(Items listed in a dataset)
[Start of section]

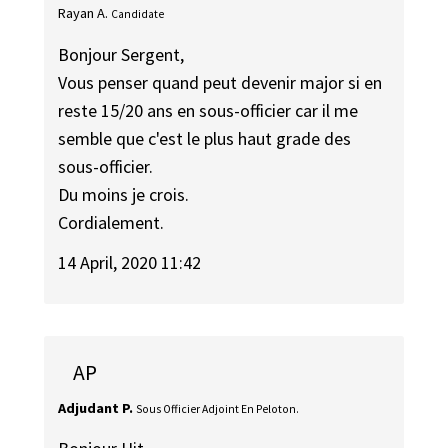
Rayan A.
Candidate
Bonjour Sergent,
Vous penser quand peut devenir major si en
reste 15/20 ans en sous-officier car il me
semble que c'est le plus haut grade des
sous-officier.
Du moins je crois.
Cordialement.
14 April, 2020 11:42
AP
Adjudant P.
Sous Officier Adjoint En Peloton.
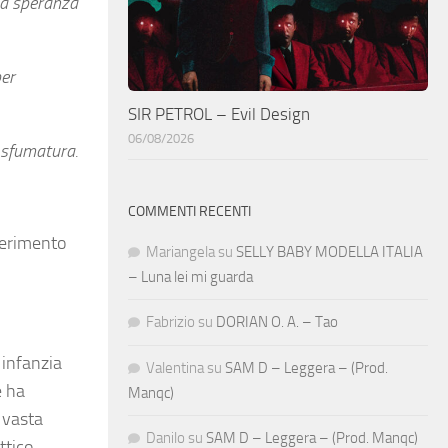
la speranza
per
SIR PETROL – Evil Design
06/08/2026
 sfumatura.
COMMENTI RECENTI
iferimento
Mariangela
su
SELLY BABY MODELLA ITALIA
– Luna lei mi guarda
Fabrizio
su
DORIAN O. A. – Tao
 infanzia
Valentina
su
SAM D – Leggera – (Prod.
e ha
Manqc)
 vasta
Danilo
su
SAM D – Leggera – (Prod. Manqc)
ttico.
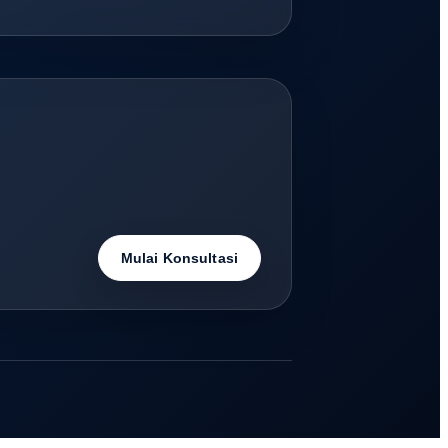
Mulai Konsultasi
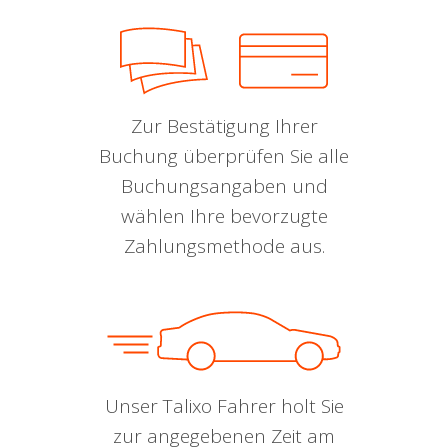
Zur Bestätigung Ihrer
Buchung überprüfen Sie alle
Buchungsangaben und
wählen Ihre bevorzugte
Zahlungsmethode aus.
Unser Talixo Fahrer holt Sie
zur angegebenen Zeit am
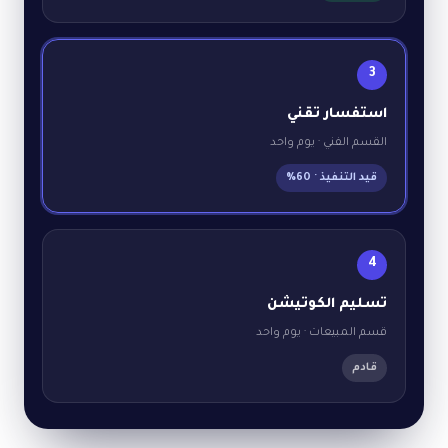
3
استفسار تقني
القسم الفني · يوم واحد
قيد التنفيذ · 60%
4
تسليم الكوتيشن
قسم المبيعات · يوم واحد
قادم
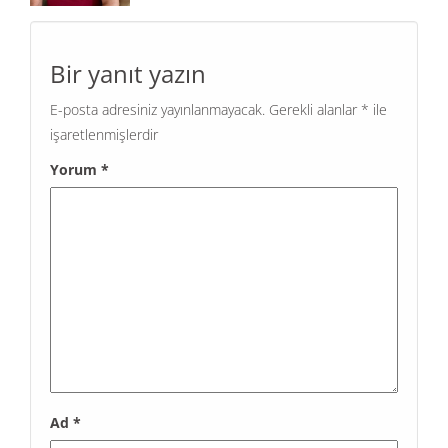
Bir yanıt yazın
E-posta adresiniz yayınlanmayacak.
Gerekli alanlar
*
ile
işaretlenmişlerdir
Yorum
*
Ad
*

[End of section]

§ Task prompt: Would you copy all lines in the records where the string "Prod" appears?

§ Written answer:
SAM D – Leggera – (Prod.
SAM D – Leggera – (Prod. Manqc)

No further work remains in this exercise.